Helen: It was really interesting that you mentioned the language in the job descriptions just because I was recently hired at Act-On three months ago. And during job search, there was a lot of that. I just refused to apply to certain jobs because it just didn’t … The job description didn’t feel right and I’m pretty sure that I was qualified, now looking back. But it’s very interesting. So what do you think that … How do you think companies can maybe have that self-reflection and change that language? What kind of resources, what kind of change should they apply within?

Mac: Well, a couple of basic principles that can help listeners and any company, when they’re sitting down to write that posting, it does have to be in plain language. And often, professional language takes over and people think it has to sound important or it has to be written to please a senior manager or meet some internal need. And you really need to step back. And I know this is marketing 101 and very basic for your listeners. But think about who you hope will respond and what is gonna motivate them.

I think another tip that is important for people who are putting together job postings to remember is to include salary ranges. There’s research that shows that you’re gonna get many more applications if you include a salary range. And I know employers struggle with this. We hear from many managers, “Well I can’t do that because we’re a large organization. If I publish the salary range for this position, there are similar jobs inside the company and people are gonna find out in that group what each other makes.”

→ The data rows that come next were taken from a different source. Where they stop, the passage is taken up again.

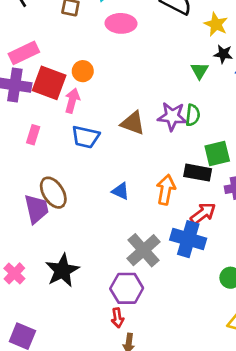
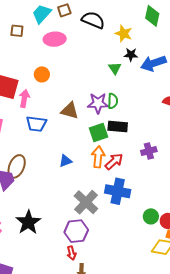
orange circle: (83, 71) -> (42, 74), moved
green square: (217, 153) -> (98, 133), moved
black rectangle: (198, 173) -> (118, 126), moved
blue triangle: (121, 191) -> (65, 161), turned -40
brown ellipse: (53, 193) -> (17, 166), turned 60
red arrow: (203, 213) -> (114, 161), moved

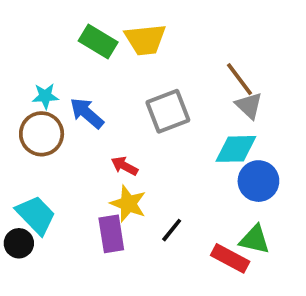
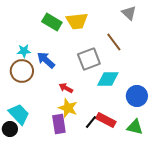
brown line: (240, 79) -> (114, 42), moved
gray triangle: (249, 106) -> (129, 13), moved
cyan diamond: (236, 149) -> (108, 79), moved
red rectangle: (230, 258) -> (106, 120), moved

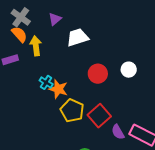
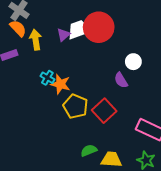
purple triangle: (55, 19) -> (63, 35), moved
red circle: (98, 74) -> (99, 27), moved, size x1.5
purple semicircle: (118, 132) -> (121, 80), moved

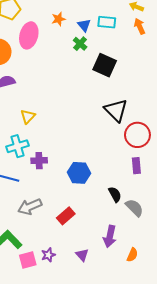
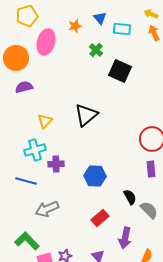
blue triangle: (84, 25) -> (100, 18), moved
black triangle: (116, 110) -> (86, 115), moved, turned 35
red rectangle: (66, 216) -> (100, 218), moved

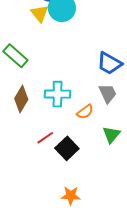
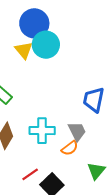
blue trapezoid: (109, 63) -> (94, 100), turned 72
gray trapezoid: (108, 93) -> (77, 131), moved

I think in the long run, it’s in the company’s interest to be transparent about salaries. But again, if your goal is to get a good number of applications, listing a salary range is a great way to do that. It also saves you time in the long run too as a manager because think about it. If you put a position out there and it doesn’t have a salary range, you’re gonna hear from people who are very under qualified and you are gonna hear from people who are over qualified. But you still have to look at those resumes, you still have to send out responses. And you may even invite some of them in for interviews and discover farther along in the process that you either can afford this person or they really don’t have the skills and experiences that you hoped they would. When you put a price tag on a position, it brings a lot of clarity to the hiring process and makes everybody’s job easier.

Helen: I agree. And I wanted to go back to this idea of the hidden job market and networking. I know I’m not originally from Portland and one of the things that I realized here is that networking is very important. That word of mouth is very important. So do you think this idea only applies to Portland or does it apply nationally as well?

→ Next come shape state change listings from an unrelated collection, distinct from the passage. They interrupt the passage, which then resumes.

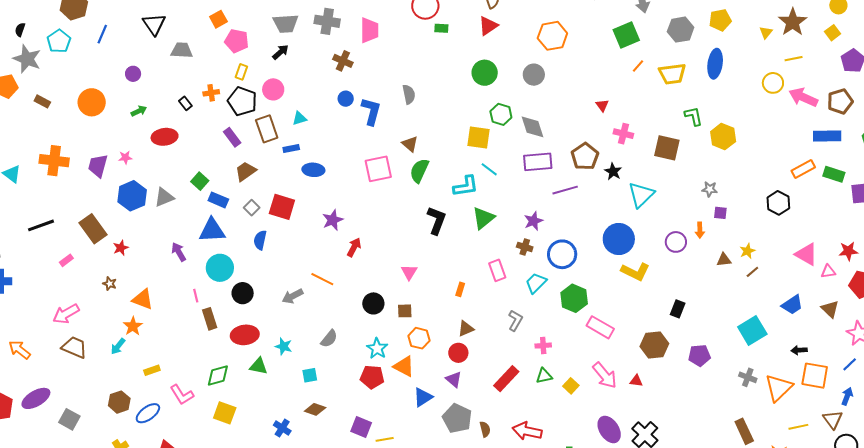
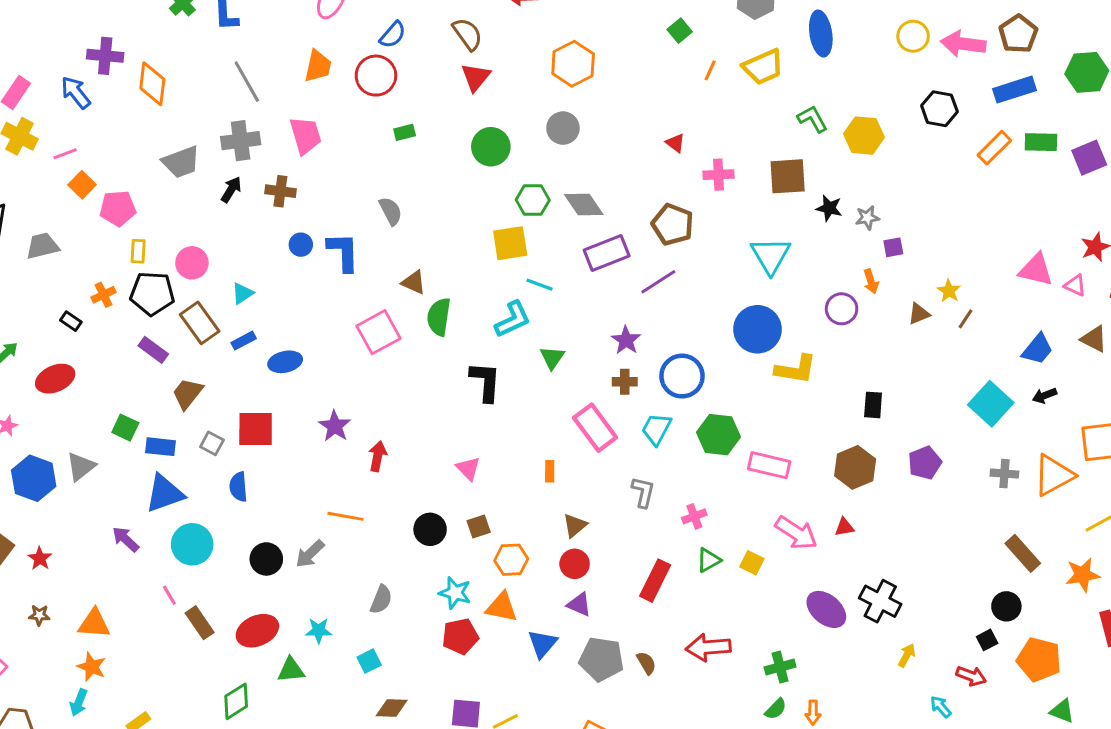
green rectangle: (441, 28) -> (405, 132), moved
green square: (626, 35) -> (680, 31), size x0.6
black arrow: (280, 52) -> (231, 190), moved
black star: (613, 172) -> (829, 208), moved
black hexagon: (778, 203) -> (939, 109), moved
green triangle: (483, 218) -> (552, 358), size x0.7
pink rectangle: (497, 270) -> (595, 428), size x1.4
pink triangle: (828, 271) -> (1075, 285), turned 49
black circle: (243, 293) -> (266, 559), moved
black arrow: (799, 350) -> (1045, 396), moved
orange triangle: (779, 388) -> (1054, 475), turned 32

Mac: I think it applies in every market, Helen. I do think it’s more important here in Portland than it might be in other cities because there’s more competition here. You might have seen this recently. Portland popped up on a list of, I think we’re number six now of the number of people with BA degrees among American cities. Also in the top 10 are places like Washington DC, New York, San Francisco. That’s extraordinary because I think we have more than 50% of our residents have BAs and statewide it’s about 30%. So we’re importing a lot of well educated professionals who want to be here because of the quality of life. And again, because so many positions aren’t advertised and the competition is above average here, networking becomes much more important.

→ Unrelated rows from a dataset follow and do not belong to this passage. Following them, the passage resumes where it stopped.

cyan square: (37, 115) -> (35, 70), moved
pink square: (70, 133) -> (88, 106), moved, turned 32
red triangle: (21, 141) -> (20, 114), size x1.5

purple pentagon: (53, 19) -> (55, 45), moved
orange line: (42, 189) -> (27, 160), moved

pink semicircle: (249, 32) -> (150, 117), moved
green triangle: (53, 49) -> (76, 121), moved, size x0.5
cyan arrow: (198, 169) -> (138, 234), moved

Nathan: I have a couple of follow ups on the networking question. It seems that if you’re looking for a job now, you may not have the time to do that networking find that hidden job. It seems like that’s more of a longer play. I don’t know if that’s true or not where you have the time and luxury to build those relationships at all these different companies. Then you’re top of mind when they do get that email from their HR department. Whereas if you’re looking for a job now, you gotta pay your rent or your mortgage, you’re like, “I’m gonna pound out applications after applications.” The second part is … And so maybe we can answer that question first. And then the follow up question you can start thinking about is I’m just … What if you are terrible at networking? It’s surprising as a host of a podcast, I’m an introvert. I hate networking events. And I just want to be there for about 10 seconds and leave. So any advice to how to build these relationships?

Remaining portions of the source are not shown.